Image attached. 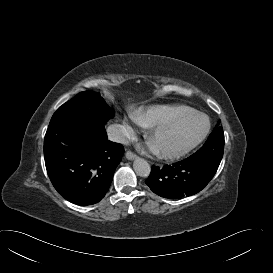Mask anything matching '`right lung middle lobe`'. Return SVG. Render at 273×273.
Masks as SVG:
<instances>
[{
	"label": "right lung middle lobe",
	"mask_w": 273,
	"mask_h": 273,
	"mask_svg": "<svg viewBox=\"0 0 273 273\" xmlns=\"http://www.w3.org/2000/svg\"><path fill=\"white\" fill-rule=\"evenodd\" d=\"M67 114L105 124L114 116L110 108L97 92L85 91L77 94L72 100L58 108L53 116Z\"/></svg>",
	"instance_id": "obj_1"
}]
</instances>
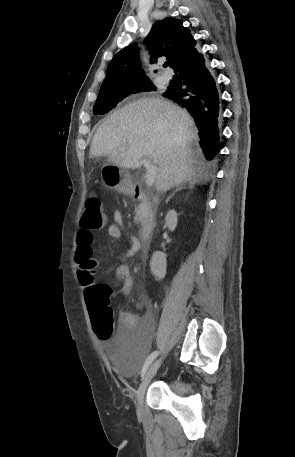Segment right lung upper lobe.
I'll return each instance as SVG.
<instances>
[{
  "instance_id": "1",
  "label": "right lung upper lobe",
  "mask_w": 295,
  "mask_h": 457,
  "mask_svg": "<svg viewBox=\"0 0 295 457\" xmlns=\"http://www.w3.org/2000/svg\"><path fill=\"white\" fill-rule=\"evenodd\" d=\"M182 24V20L168 17L152 26L144 40L151 54V63H155L158 57L166 55L169 66L173 68L182 56L195 47L196 41L191 36L190 30ZM136 47L137 44L134 43L114 56L108 66L100 92L149 80L141 68Z\"/></svg>"
}]
</instances>
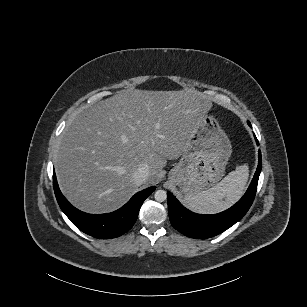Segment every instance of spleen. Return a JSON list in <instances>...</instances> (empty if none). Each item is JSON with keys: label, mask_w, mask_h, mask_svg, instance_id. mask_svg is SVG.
Segmentation results:
<instances>
[{"label": "spleen", "mask_w": 307, "mask_h": 307, "mask_svg": "<svg viewBox=\"0 0 307 307\" xmlns=\"http://www.w3.org/2000/svg\"><path fill=\"white\" fill-rule=\"evenodd\" d=\"M248 177V165L238 166L212 188L198 193H187L184 200L194 212L214 214L224 211L241 198Z\"/></svg>", "instance_id": "1"}]
</instances>
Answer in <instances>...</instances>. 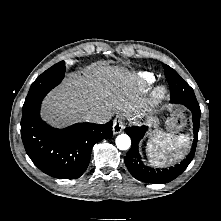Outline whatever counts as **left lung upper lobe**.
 <instances>
[{"mask_svg": "<svg viewBox=\"0 0 221 221\" xmlns=\"http://www.w3.org/2000/svg\"><path fill=\"white\" fill-rule=\"evenodd\" d=\"M163 67H164V70H165V71H164V72H165V77H166V79H167V81H168L169 86H170L172 83L176 82L177 80L182 79V78L178 75V73H177L174 69H172L171 67H169L168 65L164 64Z\"/></svg>", "mask_w": 221, "mask_h": 221, "instance_id": "obj_1", "label": "left lung upper lobe"}]
</instances>
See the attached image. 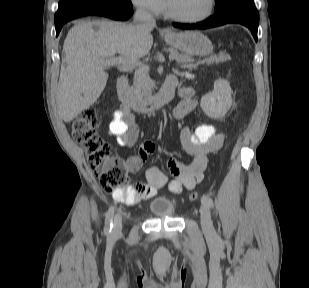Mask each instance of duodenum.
Instances as JSON below:
<instances>
[{
	"label": "duodenum",
	"mask_w": 309,
	"mask_h": 288,
	"mask_svg": "<svg viewBox=\"0 0 309 288\" xmlns=\"http://www.w3.org/2000/svg\"><path fill=\"white\" fill-rule=\"evenodd\" d=\"M117 93L122 105L140 113L155 111L171 101L174 95L175 84L166 81L159 92L145 99H137L133 94L125 76L118 78L116 83Z\"/></svg>",
	"instance_id": "duodenum-1"
}]
</instances>
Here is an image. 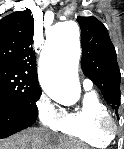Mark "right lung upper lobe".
Returning <instances> with one entry per match:
<instances>
[{"label":"right lung upper lobe","mask_w":124,"mask_h":149,"mask_svg":"<svg viewBox=\"0 0 124 149\" xmlns=\"http://www.w3.org/2000/svg\"><path fill=\"white\" fill-rule=\"evenodd\" d=\"M33 35L34 20L29 10L0 20V66L20 71L38 83Z\"/></svg>","instance_id":"right-lung-upper-lobe-1"}]
</instances>
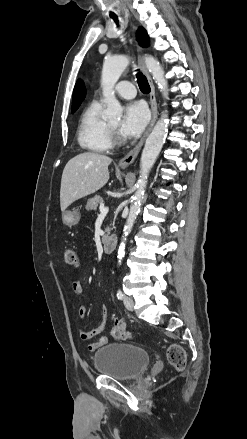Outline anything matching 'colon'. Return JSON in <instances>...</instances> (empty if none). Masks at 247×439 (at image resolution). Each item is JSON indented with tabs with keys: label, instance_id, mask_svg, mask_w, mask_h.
<instances>
[{
	"label": "colon",
	"instance_id": "colon-1",
	"mask_svg": "<svg viewBox=\"0 0 247 439\" xmlns=\"http://www.w3.org/2000/svg\"><path fill=\"white\" fill-rule=\"evenodd\" d=\"M64 259L66 264L70 266H76L78 263L76 252L73 249L65 251ZM112 335L118 340H128L133 337L132 332L127 329L126 324L121 320L115 322ZM167 359L174 368L182 370L186 363L185 350L178 344H172L167 350Z\"/></svg>",
	"mask_w": 247,
	"mask_h": 439
}]
</instances>
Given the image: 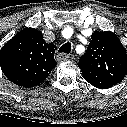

◆ **ABOUT THIS TASK**: Restate word for word, please, the line containing "Outline anything matching" and all lines after it through the end of the material; the pictures do not belong in the copy.

◆ **SOLUTION BELOW**:
Outline anything matching 'colon'. Return JSON in <instances>...</instances> (empty if none). Masks at 247×439 (at image resolution). Each item is JSON indented with tabs with keys: label, instance_id, mask_svg, mask_w, mask_h.
<instances>
[{
	"label": "colon",
	"instance_id": "colon-1",
	"mask_svg": "<svg viewBox=\"0 0 247 439\" xmlns=\"http://www.w3.org/2000/svg\"><path fill=\"white\" fill-rule=\"evenodd\" d=\"M64 259L66 264L70 266H76L78 263L76 252L73 249L65 251ZM112 335L118 340H128L133 337L132 332L127 329L126 324L121 320L115 322ZM167 359L174 368L182 370L186 363L185 350L178 344H172L167 350Z\"/></svg>",
	"mask_w": 247,
	"mask_h": 439
}]
</instances>
Given the image: 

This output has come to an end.